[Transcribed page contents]
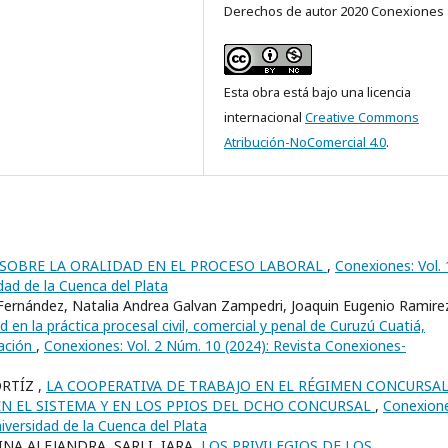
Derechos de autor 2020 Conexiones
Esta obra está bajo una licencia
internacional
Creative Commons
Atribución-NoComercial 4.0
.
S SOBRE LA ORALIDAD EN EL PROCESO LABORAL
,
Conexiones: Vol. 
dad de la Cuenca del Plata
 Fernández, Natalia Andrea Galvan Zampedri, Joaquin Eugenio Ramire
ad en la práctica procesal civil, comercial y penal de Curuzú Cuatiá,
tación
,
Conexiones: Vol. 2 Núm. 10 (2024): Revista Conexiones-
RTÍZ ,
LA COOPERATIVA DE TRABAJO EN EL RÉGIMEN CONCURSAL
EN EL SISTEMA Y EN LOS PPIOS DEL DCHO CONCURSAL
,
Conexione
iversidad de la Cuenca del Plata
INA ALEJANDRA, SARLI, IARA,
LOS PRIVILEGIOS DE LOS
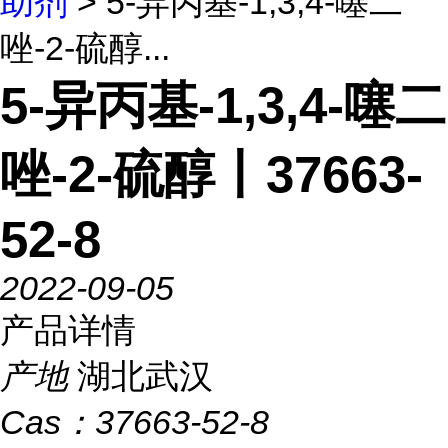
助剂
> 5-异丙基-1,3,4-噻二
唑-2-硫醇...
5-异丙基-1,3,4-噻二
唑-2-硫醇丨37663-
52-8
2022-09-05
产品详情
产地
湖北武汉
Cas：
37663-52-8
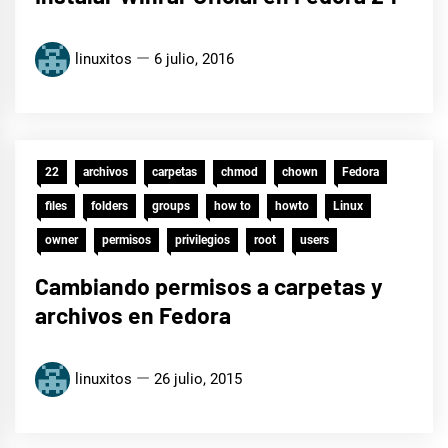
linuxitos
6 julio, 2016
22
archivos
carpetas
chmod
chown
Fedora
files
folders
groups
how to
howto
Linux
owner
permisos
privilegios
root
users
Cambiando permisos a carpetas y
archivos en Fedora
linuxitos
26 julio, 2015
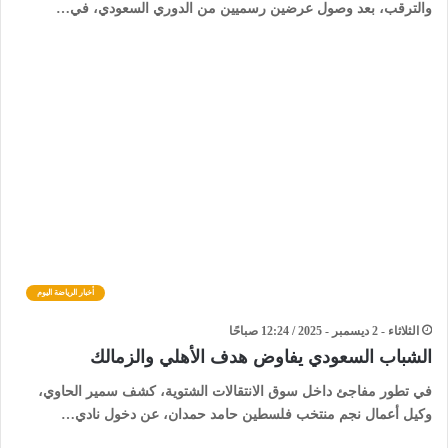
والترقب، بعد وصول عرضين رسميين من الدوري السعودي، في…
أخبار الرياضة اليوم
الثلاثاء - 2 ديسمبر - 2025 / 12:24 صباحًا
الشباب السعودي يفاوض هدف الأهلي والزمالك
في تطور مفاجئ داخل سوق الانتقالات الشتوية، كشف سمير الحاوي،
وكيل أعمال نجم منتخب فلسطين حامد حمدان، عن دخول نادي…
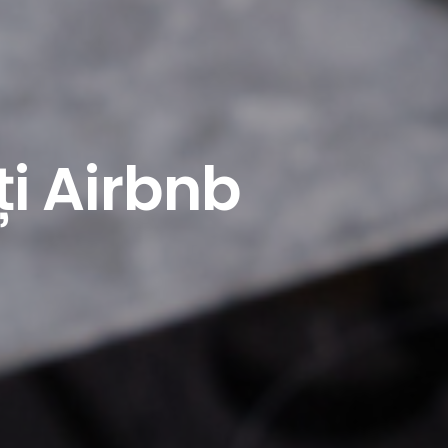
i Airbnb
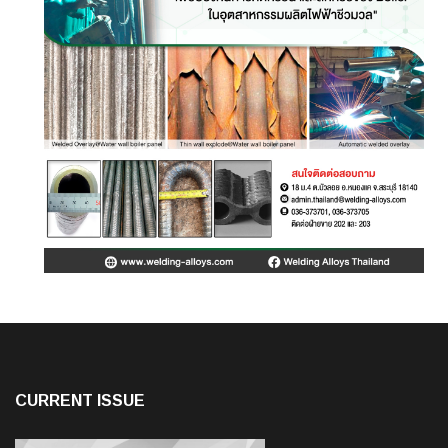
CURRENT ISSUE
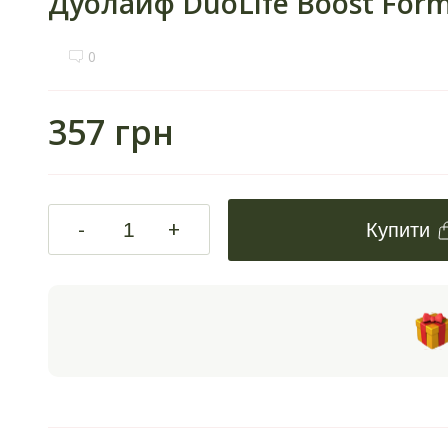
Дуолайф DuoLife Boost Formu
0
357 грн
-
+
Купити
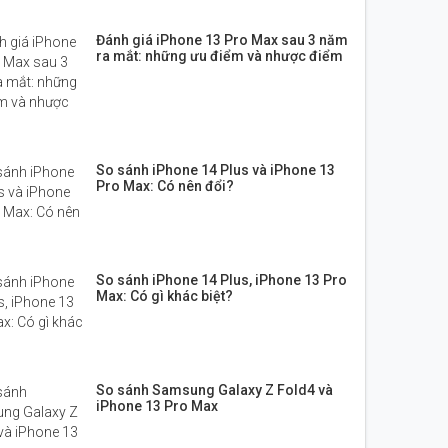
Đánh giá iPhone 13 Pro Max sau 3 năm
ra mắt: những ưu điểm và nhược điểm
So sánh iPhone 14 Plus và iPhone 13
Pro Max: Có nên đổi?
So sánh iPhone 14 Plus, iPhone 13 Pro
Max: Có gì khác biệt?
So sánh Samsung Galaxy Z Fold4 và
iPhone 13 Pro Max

Description of the task >> Above are records; count the lines among them that include the word "iPhone", and give only the number.

Output >> 4